Body Shaming Among Topics In Cate Campbell’s Book With Sister Bronte

On the heels of British Olympian Adam Peaty revealing the release of his first book, Australia’s Cate Campbell has a literary release of her own.

Sister Secrets: Life Lessons from the Pool to the Podium marks the 5-time Olympian’s book debut, with the freestyle ace teaming up with sister Bronte Campbell to detail the highs and lows of their prolific journey through the elite swimming.

Below is an excerpt from the 179-page read which hits both physical and digital shelves on November 16th.

‘The lane is your own private arena.
Like a pane of aqua glass spread before you.
One big breath in.
‘Take your marks.’
My front leg is shaking.
And then it begins.
Nothing left to do but fight.’

Among the subjects covered in the book is that of body shaming, with Campbell conveying that many coaches purport the idea that ‘skinnier is better.’
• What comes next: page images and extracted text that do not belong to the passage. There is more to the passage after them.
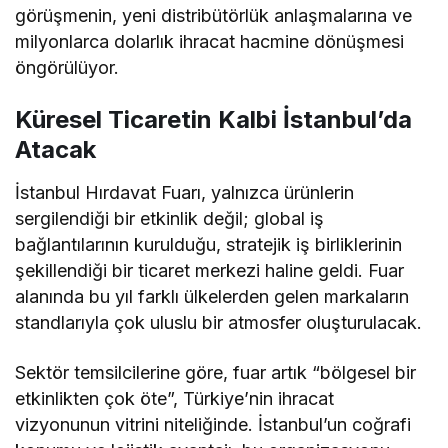
görüşmenin, yeni distribütörlük anlaşmalarına ve
milyonlarca dolarlık ihracat hacmine dönüşmesi
öngörülüyor.
Küresel Ticaretin Kalbi İstanbul’da
Atacak
İstanbul Hırdavat Fuarı, yalnızca ürünlerin
sergilendiği bir etkinlik değil; global iş
bağlantılarının kurulduğu, stratejik iş birliklerinin
şekillendiği bir ticaret merkezi haline geldi. Fuar
alanında bu yıl farklı ülkelerden gelen markaların
standlarıyla çok uluslu bir atmosfer oluşturulacak.
Sektör temsilcilerine göre, fuar artık “bölgesel bir
etkinlikten çok öte”, Türkiye’nin ihracat
vizyonunun vitrini niteliğinde. İstanbul’un coğrafi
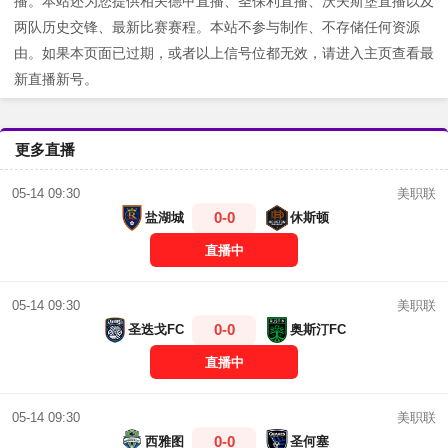
播。本站还为您提供相关德甲直播、圣保利直播、沃夫斯堡直播以及
两队历史交锋、最新比赛赛程。本站不参与制作、不存储任何资源
由。如果本页面已过期，或者以上信号位都无效，请进入主页查看最
新直播新号。
更多直播
美职联
05-14 09:30
0-0
盐湖城
休斯顿
直播中
美职联
05-14 09:30
0-0
圣迭戈FC
奥斯汀FC
直播中
美职联
05-14 09:30
0-0
西雅图
圣何塞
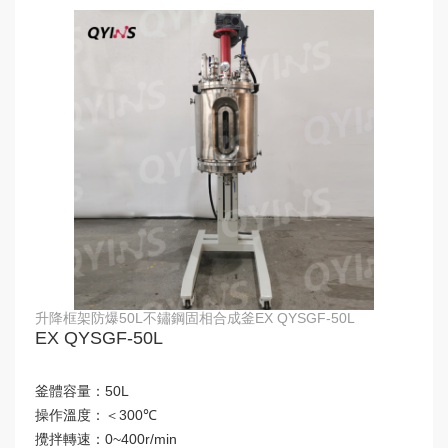
升降框架防爆50L不鏽鋼固相合成釜EX QYSGF-50L
EX QYSGF-50L
釜體容量：
50L
操作溫度：
＜300℃
攪拌轉速：
0~400r/min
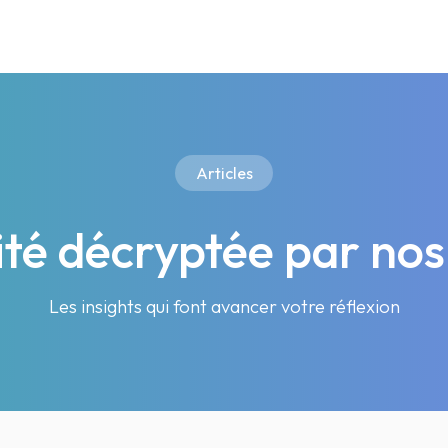
Articles
lité décryptée par nos
Les insights qui font avancer votre réflexion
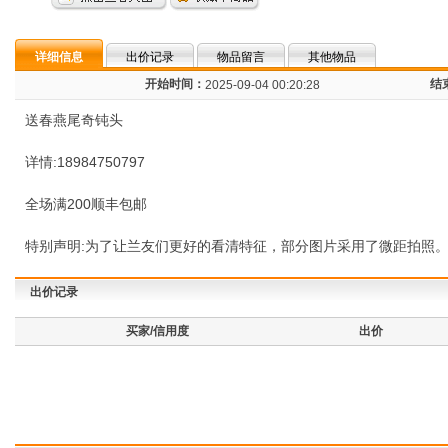
详细信息
出价记录
物品留言
其他物品
开始时间：
结
2025-09-04 00:20:28
送春燕尾奇钝头
详情:18984750797
全场满200顺丰包邮
特别声明:为了让兰友们更好的看清特征，部分图片采用了微距拍照
出价记录
买家/信用度
出价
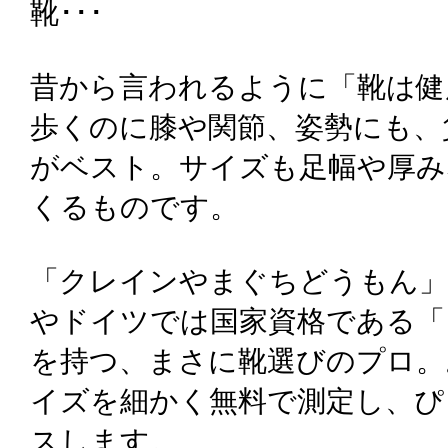
靴･･･
昔から言われるように「靴は健
歩くのに膝や関節、姿勢にも、
がベスト。サイズも足幅や厚み
くるものです。
「クレインやまぐちどうもん」
やドイツでは国家資格である「
を持つ、まさに靴選びのプロ。
イズを細かく無料で測定し、ぴ
スします。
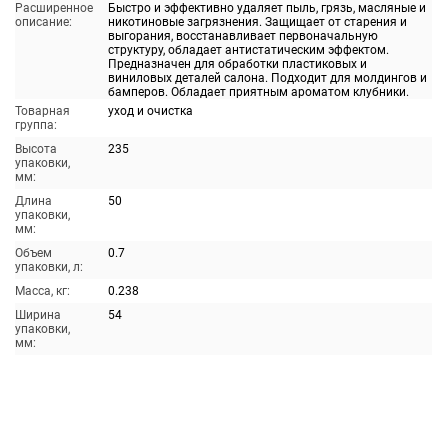
Расширенное
Быстро и эффективно удаляет пыль, грязь, масляные и
описание:
никотиновые загрязнения. Защищает от старения и
выгорания, восстанавливает первоначальную
структуру, обладает антистатическим эффектом.
Предназначен для обработки пластиковых и
виниловых деталей салона. Подходит для молдингов и
бамперов. Обладает приятным ароматом клубники.
Товарная
уход и очистка
группа:
Высота
235
упаковки,
мм:
Длина
50
упаковки,
мм:
Объем
0.7
упаковки, л:
Масса, кг:
0.238
Ширина
54
упаковки,
мм:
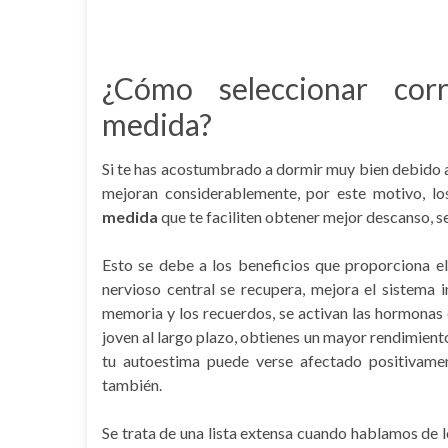
¿Cómo seleccionar cor
medida?
Si te has acostumbrado a dormir muy bien debido al 
mejoran considerablemente, por este motivo, lo
medida
que te faciliten obtener mejor descanso, se
Esto se debe a los beneficios que proporciona e
nervioso central se recupera, mejora el sistema 
memoria y los recuerdos, se activan las hormonas
joven al largo plazo, obtienes un mayor rendimiento 
tu autoestima puede verse afectado positivamen
también.
Se trata de una lista extensa cuando hablamos de 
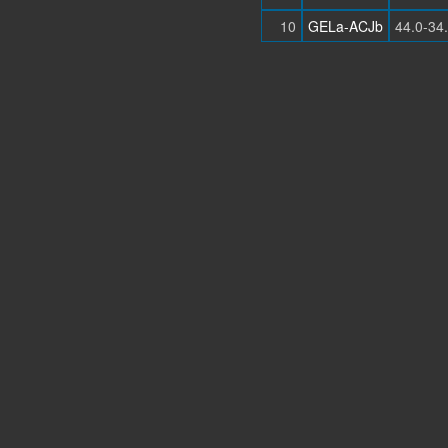
10
GELa-ACJb
44.0-34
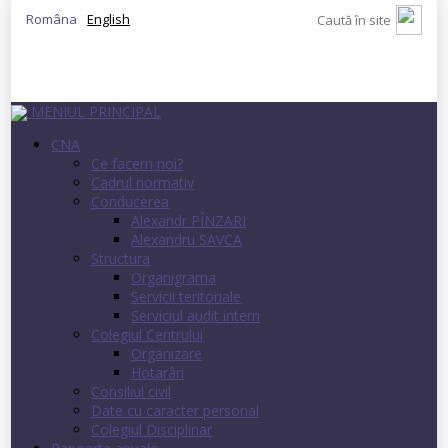
Româna
English
MENIUL PRINCIPAL
CNA
Ce facem noi?
Cadrul normativ
Conducerea
Alexandr PÎNZARI
Alexandru SAVCA
Structura
Organigrama
Servicii teritoriale
Serviciul audit intern
Colegiul Centrului
Organizare
Hotarâri
Consiliul civil
Date cu caracter personal
Colegiul Disciplinar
According to a review from The Guardian, in her experience in Australia, ‘girls were told to use smaller places so they would eat less and were criticized in front of other swimmers if they gained any weight.’

“Weight was, and still is, always a topic of conversation on pool decks or in swim teams,” says Campbell. At one competition she said “all the girls were specifically told to use smaller plates at dinner so we wouldn’t overeat.” (The Guardian)

“Swimmers in other programs were subjected to weekly weigh-ins – in front of their entire squads – and publicly admonished if they had gained even a few hundred grams.”

On an Instagram post regarding her book, Campbell says, “Bronte and I wrote this almost as a letter to our younger selves. It’s full of the lessons we have learned on our journey together, as well as a few interesting little tidbits. For example: want to know what competition day at the Olympic Games looks like? Turn to page 86. Want to here [sic] about what really happened the morning of my 100m freestyle heat in Tokyo? Turn to page 166.

“For those who aren’t big readers, there are heaps of pictures as well – a few with some horrendous childhood haircuts, they’ll make you feel better about your embarrassing childhood photos, so you’re welcome.”

Campbell raced in Tokyo at this summer’s Olympic Games, capturing gold in the women’s 4x100m free and 4x100m medley relays, in addition to bronze in the 100m free.

She posted this week on Instagram that she hasn’t had any “formal training” in over 3 months, since the Tokyo Olympics.

In the meantime, she has posted several messages regarding her mental health. In early October, C1 stated, “In July 2020 I was diagnosed with depression. In June 2021 – four weeks before the start of the Tokyo Olympics – I finally admitted I needed some medical help, and I am so grateful I did.

“I have never spoken about my battles with mental health publicly before. Mental health is not a sign of weakness. It does not discriminate. It is very real, and most of us will face it at some point in our lives.

“I wish conversations about mental health were more common – if they were, I might have sought out help earlier than I did. So I am sharing my story in the hopes it will prompt a conversation in your household, dispel a stigma, or encourage you to be a bit kinder to the person next to you.

“I still struggle to not feel shame around my mental health, so please be kind.”